Although the little Moe puts out as much heat if not more then the stove I replaced it with.

The stove I got rid of was made from oil pipeline could hold 2 arm full of wood, it just didn’t seem to heat and the chimney pipe got red hot,
when I opened the door of the oil pipe stove it would pour smoke out the front, O ya did I say it would burn the 2 arms full of wood in 30 to 45 min.

Would have made a great garbage burner,,,, should have kept it. O what regrets, what regrets.







Too bad really It fit real nice in the shop environment


----------



## Jed1124 (Dec 3, 2011)

I think I have either the mid or big Moe. Awesome stove. Takes a 30 inch log and heats my whole house and it is in my basement! Love the All Nighter stoves!


----------



## NDtreehugger (Dec 3, 2011)

*Bit of info on the All nighters*



Jed1124 said:


> I think I have either the mid or big Moe. Awesome stove. Takes a 30 inch log and heats my whole house and it is in my basement!
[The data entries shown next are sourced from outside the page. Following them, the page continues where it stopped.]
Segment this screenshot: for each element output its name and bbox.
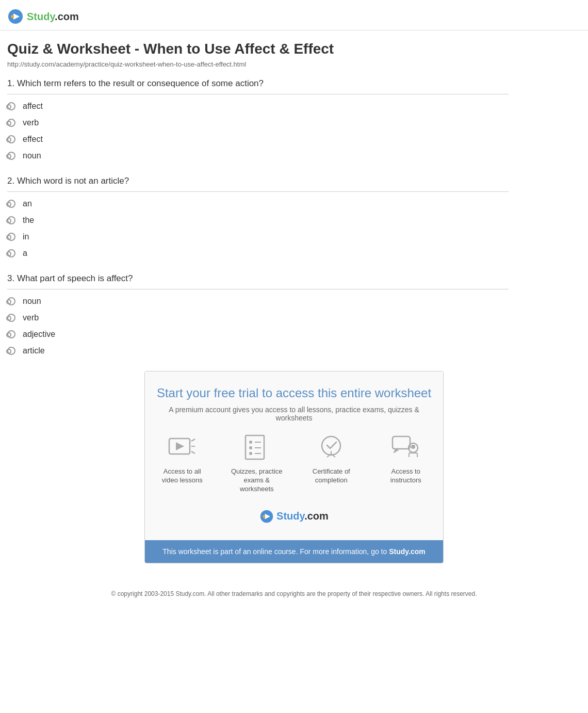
promo-studycom-logo[interactable]: Study.com (155, 502, 433, 533)
page-url: http://study.com/academy/practice/quiz-w… (7, 60, 509, 68)
radio-button-1-3[interactable] (7, 135, 15, 143)
answer-option-1-3[interactable]: effect (7, 135, 509, 144)
svg-point-10 (249, 446, 252, 449)
answer-label-2-4: a (23, 249, 27, 258)
promo-icon-certificate-label: Certificate ofcompletion (313, 467, 350, 485)
promo-icons: Access to allvideo lessons Quizzes, pra (155, 432, 433, 494)
svg-point-9 (249, 441, 252, 444)
promo-icon-quizzes: Quizzes, practiceexams & worksheets (230, 432, 284, 494)
radio-button-1-1[interactable] (7, 102, 15, 110)
answer-label-3-4: article (23, 346, 45, 355)
header: Study.com (0, 0, 588, 30)
answer-label-2-2: the (23, 216, 34, 225)
radio-button-2-2[interactable] (7, 216, 15, 224)
quizzes-icon (241, 432, 272, 463)
promo-box: Start your free trial to access this ent… (144, 371, 444, 563)
promo-icon-video-label: Access to allvideo lessons (162, 467, 203, 485)
answer-label-3-2: verb (23, 313, 39, 322)
promo-footer-link[interactable]: Study.com (389, 547, 426, 556)
answer-label-2-3: in (23, 232, 29, 241)
answer-option-3-3[interactable]: adjective (7, 330, 509, 339)
promo-subtitle: A premium account gives you access to al… (155, 406, 433, 422)
svg-line-5 (191, 439, 195, 441)
svg-marker-4 (176, 442, 184, 450)
answer-option-3-4[interactable]: article (7, 346, 509, 355)
page-title: Quiz & Worksheet - When to Use Affect & … (7, 41, 509, 57)
svg-point-27 (263, 515, 265, 517)
svg-line-6 (191, 451, 195, 453)
answer-label-1-1: affect (23, 102, 43, 111)
promo-title: Start your free trial to access this ent… (155, 386, 433, 400)
answer-label-1-3: effect (23, 135, 43, 144)
question-text-1: 1. Which term refers to the result or co… (7, 78, 509, 94)
radio-button-3-2[interactable] (7, 314, 15, 322)
question-block-1: 1. Which term refers to the result or co… (7, 78, 509, 160)
answer-option-2-4[interactable]: a (7, 249, 509, 258)
answer-option-1-1[interactable]: affect (7, 102, 509, 111)
promo-icon-video: Access to allvideo lessons (155, 432, 209, 494)
promo-footer-text: This worksheet is part of an online cour… (162, 547, 389, 556)
promo-icon-certificate: Certificate ofcompletion (304, 432, 358, 494)
radio-button-2-4[interactable] (7, 249, 15, 257)
main-content: Quiz & Worksheet - When to Use Affect & … (0, 30, 516, 355)
promo-icon-quizzes-label: Quizzes, practiceexams & worksheets (230, 467, 284, 494)
svg-rect-19 (393, 436, 410, 449)
video-icon (167, 432, 198, 463)
questions-container: 1. Which term refers to the result or co… (7, 78, 509, 355)
instructors-icon (390, 432, 421, 463)
radio-button-3-3[interactable] (7, 330, 15, 338)
radio-button-2-3[interactable] (7, 233, 15, 241)
logo[interactable]: Study.com (7, 8, 581, 25)
answer-label-3-3: adjective (23, 330, 55, 339)
question-text-3: 3. What part of speech is affect? (7, 273, 509, 289)
radio-button-3-1[interactable] (7, 297, 15, 305)
logo-text: Study.com (27, 11, 79, 23)
answer-option-2-1[interactable]: an (7, 199, 509, 208)
question-text-2: 2. Which word is not an article? (7, 176, 509, 192)
radio-button-2-1[interactable] (7, 200, 15, 208)
promo-header: Start your free trial to access this ent… (145, 371, 443, 540)
question-block-2: 2. Which word is not an article?antheina (7, 176, 509, 258)
certificate-icon (316, 432, 347, 463)
radio-button-3-4[interactable] (7, 347, 15, 355)
answer-label-3-1: noun (23, 297, 41, 306)
radio-button-1-4[interactable] (7, 152, 15, 160)
answer-option-2-2[interactable]: the (7, 216, 509, 225)
answer-label-1-2: verb (23, 118, 39, 127)
answer-option-2-3[interactable]: in (7, 232, 509, 241)
studycom-logo-icon (7, 8, 24, 25)
svg-point-11 (249, 452, 252, 455)
answer-label-2-1: an (23, 199, 32, 208)
copyright-text: © copyright 2003-2015 Study.com. All oth… (0, 579, 588, 614)
answer-label-1-4: noun (23, 151, 41, 160)
svg-point-24 (411, 445, 415, 449)
answer-option-1-2[interactable]: verb (7, 118, 509, 127)
answer-option-3-1[interactable]: noun (7, 297, 509, 306)
answer-option-1-4[interactable]: noun (7, 151, 509, 160)
radio-button-1-2[interactable] (7, 119, 15, 127)
promo-icon-instructors-label: Access toinstructors (390, 467, 421, 485)
promo-footer: This worksheet is part of an online cour… (145, 540, 443, 563)
question-block-3: 3. What part of speech is affect?nounver… (7, 273, 509, 355)
svg-point-2 (11, 15, 14, 18)
promo-icon-instructors: Access toinstructors (379, 432, 433, 494)
answer-option-3-2[interactable]: verb (7, 313, 509, 322)
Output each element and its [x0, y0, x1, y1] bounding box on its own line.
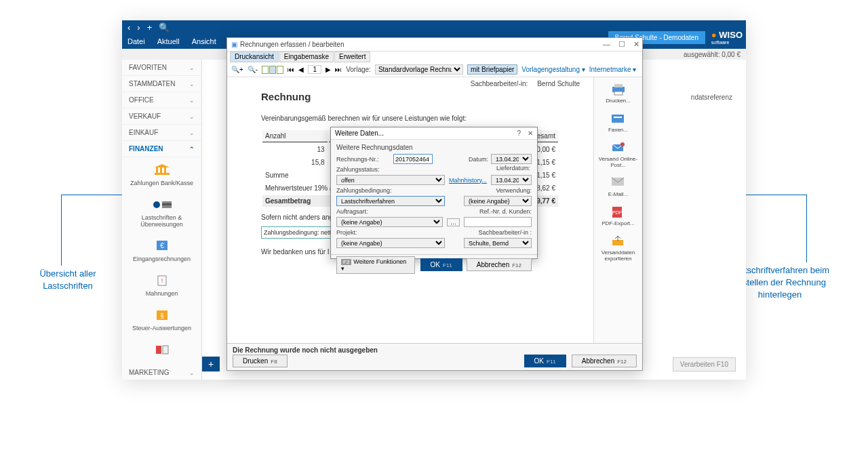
- weitere-funktionen-button[interactable]: F2Weitere Funktionen ▾: [336, 256, 415, 274]
- add-icon[interactable]: +: [147, 22, 153, 33]
- close-icon[interactable]: ✕: [633, 40, 639, 49]
- prev-page-icon[interactable]: ◀: [298, 66, 304, 73]
- transfer-icon: [153, 197, 172, 212]
- page-layout-3-icon[interactable]: [277, 66, 283, 74]
- pdf-icon: PDF: [610, 205, 627, 219]
- verarbeiten-button[interactable]: Verarbeiten F10: [673, 357, 736, 371]
- export-icon: [610, 235, 627, 248]
- sidebar-group-marketing[interactable]: MARKETING⌄: [122, 365, 201, 380]
- zoom-out-icon[interactable]: 🔍-: [248, 66, 258, 73]
- zahlungsstatus-select[interactable]: offen: [336, 175, 445, 185]
- last-page-icon[interactable]: ⏭: [335, 66, 342, 73]
- projekt-select[interactable]: (keine Angabe): [336, 238, 445, 248]
- drucken-button[interactable]: DruckenF8: [233, 355, 288, 367]
- abbrechen-button[interactable]: AbbrechenF12: [572, 355, 637, 367]
- action-versand-post[interactable]: Versand Online-Post...: [595, 141, 641, 168]
- add-button[interactable]: +: [202, 357, 220, 371]
- sidebar-item-steuer[interactable]: §Steuer-Auswertungen: [122, 302, 201, 337]
- sidebar-group-favoriten[interactable]: FAVORITEN⌄: [122, 60, 201, 76]
- action-faxen[interactable]: Faxen...: [595, 112, 641, 133]
- page-layout-2-icon[interactable]: [269, 66, 276, 74]
- tab-erweitert[interactable]: Erweitert: [334, 52, 370, 62]
- svg-rect-3: [164, 167, 166, 173]
- zahlungsbedingung-select[interactable]: Lastschriftverfahren: [336, 196, 445, 206]
- vorlagengestaltung-link[interactable]: Vorlagengestaltung ▾: [521, 66, 585, 73]
- tab-druckansicht[interactable]: Druckansicht: [230, 52, 279, 62]
- tab-eingabemaske[interactable]: Eingabemaske: [279, 52, 334, 62]
- svg-text:PDF: PDF: [612, 210, 622, 215]
- svg-rect-15: [163, 346, 168, 354]
- svg-marker-4: [155, 164, 170, 167]
- auftragsart-select[interactable]: (keine Angabe): [336, 217, 443, 227]
- help-icon[interactable]: ?: [517, 129, 521, 137]
- verwendung-select[interactable]: (keine Angabe): [464, 196, 532, 206]
- svg-rect-0: [155, 173, 170, 175]
- chevron-down-icon: ⌄: [189, 64, 195, 71]
- action-drucken[interactable]: Drucken...: [595, 83, 641, 104]
- rechnungsnr-input[interactable]: [393, 154, 433, 164]
- search-icon[interactable]: 🔍: [159, 22, 170, 33]
- logo: ● WISOsoftware: [711, 30, 743, 45]
- close-icon[interactable]: ✕: [528, 129, 533, 137]
- svg-text:!: !: [161, 277, 163, 284]
- invoice-in-icon: €: [153, 239, 172, 254]
- sidebar-item-more[interactable]: [122, 337, 201, 365]
- action-pdf[interactable]: PDFPDF-Export...: [595, 205, 641, 226]
- sidebar-item-mahnungen[interactable]: !Mahnungen: [122, 268, 201, 302]
- sidebar-group-office[interactable]: OFFICE⌄: [122, 92, 201, 108]
- chevron-down-icon: ⌄: [189, 81, 195, 87]
- printer-icon: [610, 83, 627, 96]
- sidebar-group-einkauf[interactable]: EINKAUF⌄: [122, 125, 201, 141]
- briefpapier-toggle[interactable]: mit Briefpapier: [467, 64, 517, 75]
- sidebar-item-eingangsrechnungen[interactable]: €Eingangsrechnungen: [122, 233, 201, 268]
- post-icon: [610, 141, 627, 155]
- page-input[interactable]: [308, 65, 321, 74]
- first-page-icon[interactable]: ⏮: [288, 66, 294, 73]
- sidebar-group-finanzen[interactable]: FINANZEN⌃: [122, 141, 201, 157]
- svg-rect-14: [156, 346, 161, 354]
- sidebar-group-verkauf[interactable]: VERKAUF⌄: [122, 108, 201, 125]
- svg-rect-19: [612, 115, 624, 123]
- maximize-icon[interactable]: ☐: [618, 40, 625, 49]
- sidebar-group-stammdaten[interactable]: STAMMDATEN⌄: [122, 76, 201, 92]
- datum-select[interactable]: 13.04.2018: [491, 154, 532, 164]
- sidebar-item-lastschriften[interactable]: Lastschriften & Überweisungen: [122, 192, 201, 233]
- dialog-footer: Die Rechnung wurde noch nicht ausgegeben…: [227, 343, 642, 370]
- ok-button[interactable]: OKF11: [524, 355, 566, 367]
- app-icon: ▣: [231, 41, 237, 48]
- minimize-icon[interactable]: —: [603, 40, 610, 49]
- chevron-down-icon: ⌄: [189, 97, 195, 104]
- svg-rect-17: [614, 84, 623, 87]
- svg-rect-7: [162, 203, 172, 205]
- svg-text:€: €: [160, 242, 164, 249]
- lieferdatum-label: Lieferdatum:: [496, 165, 530, 172]
- svg-rect-18: [614, 92, 623, 95]
- action-email[interactable]: E-Mail...: [595, 176, 641, 197]
- actions-sidebar: Drucken... Faxen... Versand Online-Post.…: [593, 77, 642, 343]
- menu-datei[interactable]: Datei: [127, 37, 145, 45]
- dialog-title-bar: ▣ Rechnungen erfassen / bearbeiten —☐✕: [227, 38, 642, 52]
- mahnhistory-link[interactable]: Mahnhistory...: [449, 177, 487, 184]
- chevron-up-icon: ⌃: [189, 146, 195, 153]
- menu-aktuell[interactable]: Aktuell: [157, 37, 180, 45]
- callout-left: Übersicht aller Lastschriften: [27, 268, 108, 292]
- more-data-dialog: Weitere Daten... ?✕ Weitere Rechnungsdat…: [330, 127, 538, 259]
- internetmarke-link[interactable]: Internetmarke ▾: [589, 66, 636, 73]
- page-layout-1-icon[interactable]: [262, 66, 269, 74]
- dialog2-abbrechen-button[interactable]: AbbrechenF12: [467, 258, 532, 271]
- sachbearbeiter-select[interactable]: Schulte, Bernd: [464, 238, 532, 248]
- next-page-icon[interactable]: ▶: [326, 66, 331, 73]
- nav-forward-icon[interactable]: ›: [137, 22, 140, 33]
- menu-ansicht[interactable]: Ansicht: [192, 37, 216, 45]
- lieferdatum-select[interactable]: 13.04.2018: [491, 175, 532, 185]
- vorlage-select[interactable]: Standardvorlage Rechnung: [375, 64, 463, 75]
- zoom-in-icon[interactable]: 🔍+: [231, 66, 243, 73]
- refnr-input[interactable]: [464, 217, 532, 227]
- chevron-down-icon: ⌄: [189, 369, 195, 376]
- dialog2-ok-button[interactable]: OKF11: [420, 258, 462, 271]
- chevron-down-icon: ⌄: [189, 129, 195, 136]
- ellipsis-button[interactable]: …: [447, 218, 460, 226]
- action-versanddaten[interactable]: Versanddaten exportieren: [595, 235, 641, 262]
- sidebar-item-zahlungen[interactable]: Zahlungen Bank/Kasse: [122, 157, 201, 192]
- nav-back-icon[interactable]: ‹: [127, 22, 130, 33]
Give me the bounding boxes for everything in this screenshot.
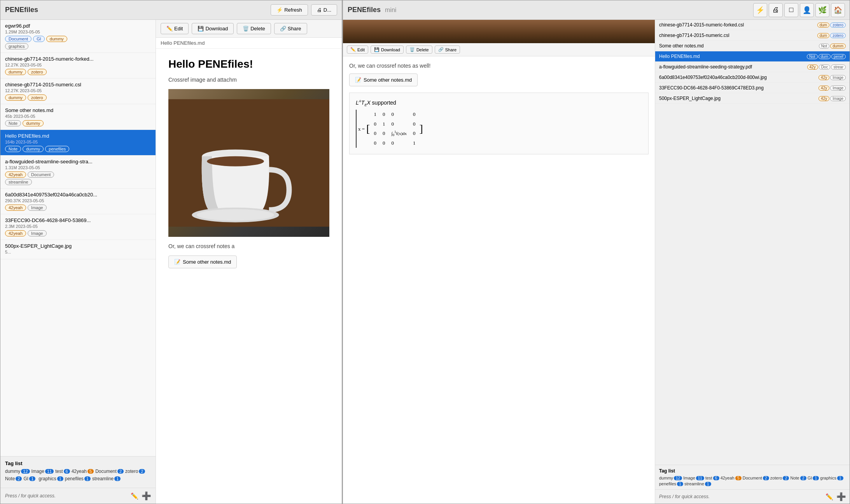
mini-tag-42y[interactable]: 42y: [819, 75, 829, 80]
mini-preview-pane: ✏️ Edit 💾 Download 🗑️ Delete 🔗 Share: [343, 20, 655, 504]
tag-image[interactable]: Image: [28, 230, 47, 236]
file-item-flowguided[interactable]: a-flowguided-streamline-seeding-stra... …: [0, 156, 156, 189]
mini-crossref-link-button[interactable]: 📝 Some other notes.md: [349, 74, 418, 86]
preview-filename: Hello PENEfiles.md: [156, 38, 342, 49]
share-button[interactable]: 🔗 Share: [274, 23, 307, 34]
crossref-link-button[interactable]: 📝 Some other notes.md: [168, 256, 237, 268]
mini-tag-dum[interactable]: dum: [817, 33, 829, 38]
tag-document[interactable]: Document: [28, 172, 54, 178]
mini-file-item-hello-penefiles[interactable]: Hello PENEfiles.md Not dum penef: [655, 51, 850, 62]
mini-tag-list-title: Tag list: [659, 468, 846, 474]
file-item-hello-penefiles[interactable]: Hello PENEfiles.md 164b 2023-05-05 Note …: [0, 130, 156, 156]
mini-delete-button[interactable]: 🗑️ Delete: [406, 46, 432, 54]
mini-tag-image[interactable]: Image: [830, 75, 846, 80]
mini-download-button[interactable]: 💾 Download: [371, 46, 404, 54]
mini-tag-badge-dummy: dummy 12: [659, 476, 682, 480]
mini-tag-dumm[interactable]: dumm: [830, 44, 846, 49]
tag-zotero[interactable]: zotero: [28, 69, 47, 75]
mini-leaf-icon-btn[interactable]: 🌿: [815, 3, 829, 17]
mini-download-icon: 💾: [374, 47, 380, 52]
mini-preview-content: Or, we can crossref notes as well! 📝 Som…: [343, 56, 655, 504]
add-status-icon-btn[interactable]: ➕: [142, 491, 151, 500]
tag-graphics[interactable]: graphics: [5, 43, 28, 49]
mini-share-button[interactable]: 🔗 Share: [435, 46, 460, 54]
download-button[interactable]: 💾 Download: [192, 23, 234, 34]
tag-badge-dummy: dummy 12: [5, 469, 30, 474]
share-icon: 🔗: [280, 26, 286, 32]
mini-file-list: chinese-gb7714-2015-numeric-forked.csl d…: [655, 20, 850, 465]
mini-tag-zotero[interactable]: zotero: [830, 23, 846, 28]
mini-tag-badge-42yeah: 42yeah 5: [721, 476, 742, 480]
file-item-some-notes[interactable]: Some other notes.md 45b 2023-05-05 Note …: [0, 104, 156, 130]
tag-penefiles[interactable]: penefiles: [45, 146, 69, 152]
mini-edit-button[interactable]: ✏️ Edit: [347, 46, 368, 54]
file-item-egwr96[interactable]: egwr96.pdf 1.29M 2023-05-05 Document GI …: [0, 20, 156, 53]
mini-tag-dum[interactable]: dum: [817, 23, 829, 28]
mini-tag-strear[interactable]: strear: [831, 65, 846, 70]
d-button[interactable]: 🖨 D...: [311, 4, 337, 16]
printer-icon: 🖨: [317, 7, 322, 13]
file-item-33fecc[interactable]: 33FECC90-DC66-4628-84F0-53869... 2.3M 20…: [0, 214, 156, 240]
tag-zotero[interactable]: zotero: [28, 94, 47, 101]
mini-lightning-icon-btn[interactable]: ⚡: [753, 3, 767, 17]
mini-home-icon-btn[interactable]: 🏠: [831, 3, 845, 17]
mini-tag-badge-gi: GI 1: [808, 476, 819, 480]
tag-dummy[interactable]: dummy: [46, 36, 67, 42]
svg-point-3: [207, 156, 264, 166]
mini-tag-dum[interactable]: dum: [819, 54, 831, 59]
file-item-500px[interactable]: 500px-ESPER_LightCage.jpg 5...: [0, 240, 156, 259]
mini-printer-icon-btn[interactable]: 🖨: [769, 3, 783, 17]
tag-dummy[interactable]: dummy: [5, 69, 26, 75]
mini-status-text: Press / for quick access.: [659, 494, 710, 499]
tag-42yeah[interactable]: 42yeah: [5, 230, 26, 236]
mini-tag-penef[interactable]: penef: [831, 54, 846, 59]
mini-tag-doc[interactable]: Doc: [819, 65, 831, 70]
file-item-chinese-forked[interactable]: chinese-gb7714-2015-numeric-forked... 12…: [0, 53, 156, 79]
mini-tag-42y[interactable]: 42y: [819, 96, 829, 101]
mini-file-item-33fecc[interactable]: 33FECC90-DC66-4628-84F0-53869C478ED3.png…: [655, 83, 850, 93]
mini-delete-icon: 🗑️: [409, 47, 415, 52]
mini-tag-not[interactable]: Not: [807, 54, 818, 59]
tag-document[interactable]: Document: [5, 36, 31, 42]
file-item-6a00[interactable]: 6a00d8341e409753ef0240a46ca0cb20... 290.…: [0, 189, 156, 214]
mini-add-status-icon-btn[interactable]: ➕: [836, 492, 846, 501]
mini-title-bar: PENEfiles mini ⚡ 🖨 □ 👤 🌿 🏠: [343, 0, 850, 20]
edit-button[interactable]: ✏️ Edit: [161, 23, 189, 34]
tag-42yeah[interactable]: 42yeah: [5, 205, 26, 211]
refresh-button[interactable]: ⚡ Refresh: [271, 4, 308, 16]
delete-button[interactable]: 🗑️ Delete: [237, 23, 271, 34]
mini-tag-not[interactable]: Not: [819, 44, 830, 49]
file-item-chinese-numeric[interactable]: chinese-gb7714-2015-numeric.csl 12.27K 2…: [0, 79, 156, 104]
tag-dummy[interactable]: dummy: [23, 120, 44, 126]
tag-badge-image: Image 11: [31, 469, 54, 474]
tag-badge-penefiles: penefiles 1: [65, 476, 91, 481]
mini-file-item-6a00[interactable]: 6a00d8341e409753ef0240a46ca0cb200d-800wi…: [655, 72, 850, 83]
mini-user-icon-btn[interactable]: 👤: [800, 3, 814, 17]
mini-tag-zotero[interactable]: zotero: [830, 33, 846, 38]
tag-42yeah[interactable]: 42yeah: [5, 172, 26, 178]
latex-matrix: x = [ 1000 0100 00∫01f(x)dx0: [356, 110, 642, 148]
mini-edit-status-icon-btn[interactable]: ✏️: [825, 492, 834, 501]
mini-file-item-500px[interactable]: 500px-ESPER_LightCage.jpg 42y Image: [655, 93, 850, 104]
tag-note[interactable]: Note: [5, 120, 21, 126]
tag-gi[interactable]: GI: [33, 36, 45, 42]
mini-file-item-some-notes[interactable]: Some other notes.md Not dumm: [655, 41, 850, 51]
mini-file-item-chinese-forked[interactable]: chinese-gb7714-2015-numeric-forked.csl d…: [655, 20, 850, 30]
tag-image[interactable]: Image: [28, 205, 47, 211]
mini-preview-toolbar: ✏️ Edit 💾 Download 🗑️ Delete 🔗 Share: [343, 43, 655, 56]
mini-tag-42y[interactable]: 42y: [807, 65, 818, 70]
tag-streamline[interactable]: streamline: [5, 179, 32, 185]
edit-status-icon-btn[interactable]: ✏️: [130, 491, 139, 500]
mini-file-item-flowguided[interactable]: a-flowguided-streamline-seeding-strategy…: [655, 62, 850, 72]
tag-badge-note: Note 2: [5, 476, 22, 481]
mini-tag-42y[interactable]: 42y: [819, 86, 829, 91]
mini-window-icon-btn[interactable]: □: [784, 3, 798, 17]
mini-tag-image[interactable]: Image: [830, 86, 846, 91]
mini-file-item-chinese-numeric[interactable]: chinese-gb7714-2015-numeric.csl dum zote…: [655, 30, 850, 41]
tag-badge-gi: GI 1: [23, 476, 35, 481]
tag-note[interactable]: Note: [5, 146, 21, 152]
tag-dummy[interactable]: dummy: [5, 94, 26, 101]
tag-dummy[interactable]: dummy: [23, 146, 44, 152]
status-text: Press / for quick access.: [5, 493, 56, 499]
mini-tag-image[interactable]: Image: [830, 96, 846, 101]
Love the All Nighter stoves!




Big Mo
Length 41-1/2
Height 31"
Width 23-1/2
Weight 510 Pounds

Mid Mo
Length 36"
Height 31"
Width 21-1/2
Weight 408 Pounds

Litle Mo
Length 31-1/2"
Height 28"
Width 19-1/2
Weight 314 Pounds

Tiny Mo
Length 28-1/2"
Height 26-3/4"
Width 17-1/4
Weight 241 Pounds


----------



## MaineiacBackpacker (Jan 8, 2015)

Have any of you installed/fabricated a baffle for the All Nighter? I'm looking to increase the efficiency of mine as it blows through wood. I'm told putting a baffle in, will increase the efficiency.


----------



## Apersonnameddan (Nov 23, 2016)

MaineiacBackpacker said:


> Have any of you installed/fabricated a baffle for the All Nighter? I'm looking to increase the efficiency of mine as it blows through wood. I'm told putting a baffle in, will increase the efficiency.



Be careful with improvised baffles. Most of the ones I've seen are steel and are probably fine. I built one of firebrick with angle iron supports. It helped last year with an oversized chimney, but with a liner and proper draft it's too much.
Last night I noticed the air tubes glowing. I think the baffle is insulating them too well. I either need to set up a blower to cool them, or rearrange the bricks to waste a little heat in that area. Another option would be to build the baffle under the tubes instead of resting on them.


----------